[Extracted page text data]

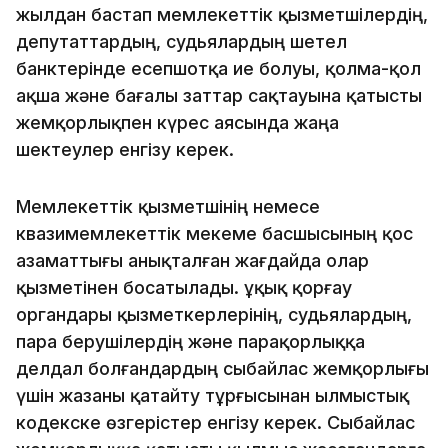
жылдан бастап мемлекеттік қызметшілердің,
депутаттардың, судьялардың шетел
банктерінде есепшотқа ие болуы, қолма-қол
ақша және бағалы заттар сақтауына қатысты
жемқорлықпен күрес аясында жаңа
шектеулер енгізу керек.
Мемлекеттік қызметшінің немесе
квазимемлекеттік мекеме басшысының қос
азаматтығы анықталған жағдайда олар
қызметінен босатылады. Құқық қорғау
органдары қызметкерлерінің, судьялардың,
пара берушілердің және парақорлыққа
делдал болғандардың сыбайлас жемқорлығы
үшін жазаны қатайту тұрғысынан Қылмыстық
кодекске өзгерістер енгізу керек. Сыбайлас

# [Your assignment]
The lines above that include "енгізу" should each be listed.

# [Response to the exercise]
шектеулер енгізу керек.
кодекске өзгерістер енгізу керек. Сыбайлас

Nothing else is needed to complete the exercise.